(TO DO) Exactly as written, copy the lines of the data below from the first through the one containing "841 visualizações".

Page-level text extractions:
»»
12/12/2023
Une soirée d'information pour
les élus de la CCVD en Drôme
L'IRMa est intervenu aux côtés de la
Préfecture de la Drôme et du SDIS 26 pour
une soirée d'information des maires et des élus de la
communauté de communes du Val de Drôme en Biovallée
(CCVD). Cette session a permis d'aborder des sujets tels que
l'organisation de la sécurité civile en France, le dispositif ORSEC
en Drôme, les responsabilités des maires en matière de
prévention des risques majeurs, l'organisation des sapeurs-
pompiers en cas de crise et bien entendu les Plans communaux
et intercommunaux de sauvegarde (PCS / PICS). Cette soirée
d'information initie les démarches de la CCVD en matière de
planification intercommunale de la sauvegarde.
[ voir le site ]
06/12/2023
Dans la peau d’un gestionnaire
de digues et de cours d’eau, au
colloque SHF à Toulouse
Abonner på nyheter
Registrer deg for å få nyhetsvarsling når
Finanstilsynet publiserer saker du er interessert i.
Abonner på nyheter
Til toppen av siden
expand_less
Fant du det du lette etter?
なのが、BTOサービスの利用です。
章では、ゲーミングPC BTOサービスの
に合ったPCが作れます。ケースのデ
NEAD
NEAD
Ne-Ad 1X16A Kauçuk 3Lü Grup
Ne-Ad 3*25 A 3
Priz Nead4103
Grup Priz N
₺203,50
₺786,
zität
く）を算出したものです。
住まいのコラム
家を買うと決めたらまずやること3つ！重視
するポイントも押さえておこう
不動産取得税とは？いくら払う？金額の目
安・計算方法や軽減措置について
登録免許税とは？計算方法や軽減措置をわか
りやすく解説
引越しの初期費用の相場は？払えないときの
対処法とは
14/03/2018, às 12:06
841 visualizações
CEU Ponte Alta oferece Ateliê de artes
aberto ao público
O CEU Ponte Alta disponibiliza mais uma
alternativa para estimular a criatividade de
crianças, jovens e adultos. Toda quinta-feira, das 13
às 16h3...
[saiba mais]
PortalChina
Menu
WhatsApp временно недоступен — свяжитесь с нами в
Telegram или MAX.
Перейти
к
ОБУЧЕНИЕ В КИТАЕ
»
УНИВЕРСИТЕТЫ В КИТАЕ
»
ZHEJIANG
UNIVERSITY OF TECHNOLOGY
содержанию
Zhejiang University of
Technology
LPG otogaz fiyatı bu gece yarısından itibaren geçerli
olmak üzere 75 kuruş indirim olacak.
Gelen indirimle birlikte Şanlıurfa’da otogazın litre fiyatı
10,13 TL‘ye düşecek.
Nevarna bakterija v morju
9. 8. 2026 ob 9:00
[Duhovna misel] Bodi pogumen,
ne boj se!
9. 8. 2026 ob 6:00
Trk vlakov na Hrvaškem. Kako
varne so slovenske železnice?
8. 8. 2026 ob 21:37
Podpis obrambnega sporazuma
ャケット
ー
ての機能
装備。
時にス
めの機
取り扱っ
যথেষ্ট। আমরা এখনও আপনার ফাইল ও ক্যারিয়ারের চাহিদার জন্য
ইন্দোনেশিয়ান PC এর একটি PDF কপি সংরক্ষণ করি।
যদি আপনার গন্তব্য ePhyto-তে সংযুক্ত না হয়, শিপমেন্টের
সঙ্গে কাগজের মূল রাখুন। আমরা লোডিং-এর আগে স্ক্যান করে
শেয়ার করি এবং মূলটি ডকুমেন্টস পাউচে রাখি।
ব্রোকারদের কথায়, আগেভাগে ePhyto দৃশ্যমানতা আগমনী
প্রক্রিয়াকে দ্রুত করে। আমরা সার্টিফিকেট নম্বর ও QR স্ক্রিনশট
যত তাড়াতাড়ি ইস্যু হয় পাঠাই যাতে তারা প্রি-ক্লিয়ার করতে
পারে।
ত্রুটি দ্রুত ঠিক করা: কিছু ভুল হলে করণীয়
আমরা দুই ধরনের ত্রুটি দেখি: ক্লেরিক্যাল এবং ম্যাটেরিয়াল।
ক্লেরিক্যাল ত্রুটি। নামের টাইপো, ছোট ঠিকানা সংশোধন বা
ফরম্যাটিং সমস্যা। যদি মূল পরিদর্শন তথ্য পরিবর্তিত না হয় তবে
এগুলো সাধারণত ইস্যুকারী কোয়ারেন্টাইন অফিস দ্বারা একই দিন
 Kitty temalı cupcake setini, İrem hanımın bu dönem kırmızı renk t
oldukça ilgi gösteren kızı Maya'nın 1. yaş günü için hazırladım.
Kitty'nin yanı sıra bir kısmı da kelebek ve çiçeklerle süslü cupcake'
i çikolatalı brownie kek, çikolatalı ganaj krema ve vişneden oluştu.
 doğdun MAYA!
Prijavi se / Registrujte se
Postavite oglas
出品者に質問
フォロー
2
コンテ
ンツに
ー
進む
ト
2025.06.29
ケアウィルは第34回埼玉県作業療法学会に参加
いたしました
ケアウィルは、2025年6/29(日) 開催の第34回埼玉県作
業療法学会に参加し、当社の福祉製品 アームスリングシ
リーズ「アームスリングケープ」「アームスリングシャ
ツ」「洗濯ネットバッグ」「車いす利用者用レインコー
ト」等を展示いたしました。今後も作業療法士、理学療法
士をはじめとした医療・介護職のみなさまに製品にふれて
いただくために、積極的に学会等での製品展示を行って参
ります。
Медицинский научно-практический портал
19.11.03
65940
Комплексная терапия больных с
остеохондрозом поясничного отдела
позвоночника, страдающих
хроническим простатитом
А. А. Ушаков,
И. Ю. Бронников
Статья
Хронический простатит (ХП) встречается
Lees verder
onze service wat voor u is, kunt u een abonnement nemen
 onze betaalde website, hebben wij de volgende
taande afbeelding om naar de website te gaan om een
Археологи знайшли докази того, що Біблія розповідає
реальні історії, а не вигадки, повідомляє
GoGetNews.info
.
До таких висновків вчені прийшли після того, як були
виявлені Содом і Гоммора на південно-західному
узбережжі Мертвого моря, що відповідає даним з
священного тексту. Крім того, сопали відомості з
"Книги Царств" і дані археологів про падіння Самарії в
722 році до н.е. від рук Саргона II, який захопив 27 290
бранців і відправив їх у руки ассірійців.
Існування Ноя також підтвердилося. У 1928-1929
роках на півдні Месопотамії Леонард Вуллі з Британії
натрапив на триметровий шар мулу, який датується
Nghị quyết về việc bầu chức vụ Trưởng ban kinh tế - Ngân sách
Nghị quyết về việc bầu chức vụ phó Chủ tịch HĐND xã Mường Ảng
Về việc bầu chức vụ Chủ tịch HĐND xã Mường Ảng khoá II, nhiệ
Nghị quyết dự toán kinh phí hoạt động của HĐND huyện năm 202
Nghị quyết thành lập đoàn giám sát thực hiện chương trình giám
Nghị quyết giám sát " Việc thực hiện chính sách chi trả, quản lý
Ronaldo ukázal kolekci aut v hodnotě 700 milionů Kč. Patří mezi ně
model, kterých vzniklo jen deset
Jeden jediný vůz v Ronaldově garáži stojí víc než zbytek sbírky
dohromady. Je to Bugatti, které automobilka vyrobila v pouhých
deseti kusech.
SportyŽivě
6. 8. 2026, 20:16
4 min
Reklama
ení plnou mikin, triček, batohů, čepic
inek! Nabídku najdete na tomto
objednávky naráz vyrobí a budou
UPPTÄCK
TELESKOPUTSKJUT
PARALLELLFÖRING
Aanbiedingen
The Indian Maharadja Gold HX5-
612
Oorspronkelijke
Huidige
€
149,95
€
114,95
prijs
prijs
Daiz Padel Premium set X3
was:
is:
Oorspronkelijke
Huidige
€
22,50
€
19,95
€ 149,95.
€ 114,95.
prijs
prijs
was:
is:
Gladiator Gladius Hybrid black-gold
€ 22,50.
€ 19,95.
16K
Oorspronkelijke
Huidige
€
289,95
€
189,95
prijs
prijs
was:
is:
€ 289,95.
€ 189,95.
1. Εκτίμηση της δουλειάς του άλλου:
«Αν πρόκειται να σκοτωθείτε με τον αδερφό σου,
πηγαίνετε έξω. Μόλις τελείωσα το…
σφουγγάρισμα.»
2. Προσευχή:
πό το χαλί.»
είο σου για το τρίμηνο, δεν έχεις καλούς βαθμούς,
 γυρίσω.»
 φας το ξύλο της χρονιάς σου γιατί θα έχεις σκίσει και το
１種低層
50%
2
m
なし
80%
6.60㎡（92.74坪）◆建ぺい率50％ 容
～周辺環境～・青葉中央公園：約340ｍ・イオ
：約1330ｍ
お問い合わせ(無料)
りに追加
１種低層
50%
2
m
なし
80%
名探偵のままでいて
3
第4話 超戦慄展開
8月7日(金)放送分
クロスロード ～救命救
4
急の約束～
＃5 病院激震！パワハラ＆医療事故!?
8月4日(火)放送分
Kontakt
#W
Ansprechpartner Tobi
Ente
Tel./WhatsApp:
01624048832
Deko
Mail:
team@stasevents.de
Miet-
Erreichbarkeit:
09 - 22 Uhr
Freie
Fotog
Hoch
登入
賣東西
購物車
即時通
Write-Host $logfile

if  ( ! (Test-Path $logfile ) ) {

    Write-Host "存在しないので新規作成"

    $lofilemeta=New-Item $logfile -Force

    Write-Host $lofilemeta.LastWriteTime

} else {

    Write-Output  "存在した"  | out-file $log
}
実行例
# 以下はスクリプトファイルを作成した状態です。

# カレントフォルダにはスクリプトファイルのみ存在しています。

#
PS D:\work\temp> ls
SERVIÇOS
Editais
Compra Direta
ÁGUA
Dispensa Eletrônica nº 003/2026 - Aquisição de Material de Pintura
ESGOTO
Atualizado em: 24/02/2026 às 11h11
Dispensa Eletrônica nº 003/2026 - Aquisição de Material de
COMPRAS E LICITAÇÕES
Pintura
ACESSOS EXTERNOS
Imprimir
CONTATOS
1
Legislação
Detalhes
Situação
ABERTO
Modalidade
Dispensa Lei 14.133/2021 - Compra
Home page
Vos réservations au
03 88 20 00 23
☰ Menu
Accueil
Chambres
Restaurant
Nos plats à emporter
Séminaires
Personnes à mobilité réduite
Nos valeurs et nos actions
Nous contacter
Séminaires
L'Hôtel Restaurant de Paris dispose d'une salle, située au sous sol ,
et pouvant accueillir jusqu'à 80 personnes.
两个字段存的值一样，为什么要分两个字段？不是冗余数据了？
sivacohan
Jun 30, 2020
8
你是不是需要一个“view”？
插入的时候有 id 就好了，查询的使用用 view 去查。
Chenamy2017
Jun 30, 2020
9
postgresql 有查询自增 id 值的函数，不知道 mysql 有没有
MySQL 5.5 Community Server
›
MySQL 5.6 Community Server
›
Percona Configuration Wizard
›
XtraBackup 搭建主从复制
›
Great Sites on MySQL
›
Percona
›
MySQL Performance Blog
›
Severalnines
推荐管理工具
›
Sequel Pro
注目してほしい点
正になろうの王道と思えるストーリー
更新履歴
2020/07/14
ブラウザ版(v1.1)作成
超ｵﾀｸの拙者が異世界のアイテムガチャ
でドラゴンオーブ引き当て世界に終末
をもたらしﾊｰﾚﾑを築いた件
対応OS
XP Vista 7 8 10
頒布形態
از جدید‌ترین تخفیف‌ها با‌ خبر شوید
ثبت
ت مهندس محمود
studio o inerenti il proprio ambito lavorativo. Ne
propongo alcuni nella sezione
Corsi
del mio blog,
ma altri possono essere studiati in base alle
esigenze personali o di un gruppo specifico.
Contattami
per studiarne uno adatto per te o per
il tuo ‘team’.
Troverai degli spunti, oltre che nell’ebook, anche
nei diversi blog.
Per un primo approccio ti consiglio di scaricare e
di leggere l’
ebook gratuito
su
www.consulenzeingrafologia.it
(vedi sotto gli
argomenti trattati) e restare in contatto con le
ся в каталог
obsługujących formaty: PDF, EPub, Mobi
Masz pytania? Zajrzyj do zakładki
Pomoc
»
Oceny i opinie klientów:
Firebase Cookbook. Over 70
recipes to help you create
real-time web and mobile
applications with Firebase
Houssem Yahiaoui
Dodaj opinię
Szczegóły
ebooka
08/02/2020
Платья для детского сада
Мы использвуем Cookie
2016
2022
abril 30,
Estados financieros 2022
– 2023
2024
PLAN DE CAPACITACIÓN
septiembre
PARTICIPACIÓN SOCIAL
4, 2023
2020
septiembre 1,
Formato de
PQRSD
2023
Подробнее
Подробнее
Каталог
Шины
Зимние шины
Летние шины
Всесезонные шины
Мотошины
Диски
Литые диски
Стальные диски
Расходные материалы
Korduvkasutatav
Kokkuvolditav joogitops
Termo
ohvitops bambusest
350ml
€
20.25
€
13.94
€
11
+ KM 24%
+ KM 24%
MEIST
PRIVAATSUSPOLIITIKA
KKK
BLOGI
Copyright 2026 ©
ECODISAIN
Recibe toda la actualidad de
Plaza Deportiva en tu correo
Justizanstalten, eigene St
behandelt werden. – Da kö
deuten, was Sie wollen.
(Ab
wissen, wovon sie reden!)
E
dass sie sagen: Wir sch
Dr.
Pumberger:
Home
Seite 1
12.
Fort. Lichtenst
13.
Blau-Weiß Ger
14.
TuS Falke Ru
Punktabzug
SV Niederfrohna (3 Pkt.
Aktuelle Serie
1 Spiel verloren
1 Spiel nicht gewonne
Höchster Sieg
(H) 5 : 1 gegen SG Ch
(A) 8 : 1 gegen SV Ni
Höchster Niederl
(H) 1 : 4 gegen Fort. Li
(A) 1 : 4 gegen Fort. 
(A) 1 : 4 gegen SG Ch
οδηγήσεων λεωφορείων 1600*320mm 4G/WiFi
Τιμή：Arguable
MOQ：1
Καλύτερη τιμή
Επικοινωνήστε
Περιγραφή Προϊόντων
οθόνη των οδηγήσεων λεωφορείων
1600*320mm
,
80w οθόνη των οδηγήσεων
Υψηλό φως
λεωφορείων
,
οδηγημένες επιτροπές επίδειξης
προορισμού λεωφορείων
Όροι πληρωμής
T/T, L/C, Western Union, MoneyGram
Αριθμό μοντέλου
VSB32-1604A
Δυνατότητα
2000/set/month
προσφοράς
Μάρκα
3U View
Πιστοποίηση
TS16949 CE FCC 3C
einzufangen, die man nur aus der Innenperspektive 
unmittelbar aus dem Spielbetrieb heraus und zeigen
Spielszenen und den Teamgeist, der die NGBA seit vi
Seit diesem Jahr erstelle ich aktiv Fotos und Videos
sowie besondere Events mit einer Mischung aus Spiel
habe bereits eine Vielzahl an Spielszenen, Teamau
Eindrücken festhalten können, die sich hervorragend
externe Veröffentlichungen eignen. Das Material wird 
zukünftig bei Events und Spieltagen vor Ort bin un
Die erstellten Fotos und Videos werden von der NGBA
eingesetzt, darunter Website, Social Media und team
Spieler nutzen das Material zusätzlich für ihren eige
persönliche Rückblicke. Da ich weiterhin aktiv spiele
««
(EXPECTED ANSWER)
12/12/2023
Une soirée d'information pour
les élus de la CCVD en Drôme
L'IRMa est intervenu aux côtés de la
Préfecture de la Drôme et du SDIS 26 pour
une soirée d'information des maires et des élus de la
communauté de communes du Val de Drôme en Biovallée
(CCVD). Cette session a permis d'aborder des sujets tels que
l'organisation de la sécurité civile en France, le dispositif ORSEC
en Drôme, les responsabilités des maires en matière de
prévention des risques majeurs, l'organisation des sapeurs-
pompiers en cas de crise et bien entendu les Plans communaux
et intercommunaux de sauvegarde (PCS / PICS). Cette soirée
d'information initie les démarches de la CCVD en matière de
planification intercommunale de la sauvegarde.
[ voir le site ]
06/12/2023
Dans la peau d’un gestionnaire
de digues et de cours d’eau, au
colloque SHF à Toulouse
Abonner på nyheter
Registrer deg for å få nyhetsvarsling når
Finanstilsynet publiserer saker du er interessert i.
Abonner på nyheter
Til toppen av siden
expand_less
Fant du det du lette etter?
なのが、BTOサービスの利用です。
章では、ゲーミングPC BTOサービスの
に合ったPCが作れます。ケースのデ
NEAD
NEAD
Ne-Ad 1X16A Kauçuk 3Lü Grup
Ne-Ad 3*25 A 3
Priz Nead4103
Grup Priz N
₺203,50
₺786,
zität
く）を算出したものです。
住まいのコラム
家を買うと決めたらまずやること3つ！重視
するポイントも押さえておこう
不動産取得税とは？いくら払う？金額の目
安・計算方法や軽減措置について
登録免許税とは？計算方法や軽減措置をわか
りやすく解説
引越しの初期費用の相場は？払えないときの
対処法とは
14/03/2018, às 12:06
841 visualizações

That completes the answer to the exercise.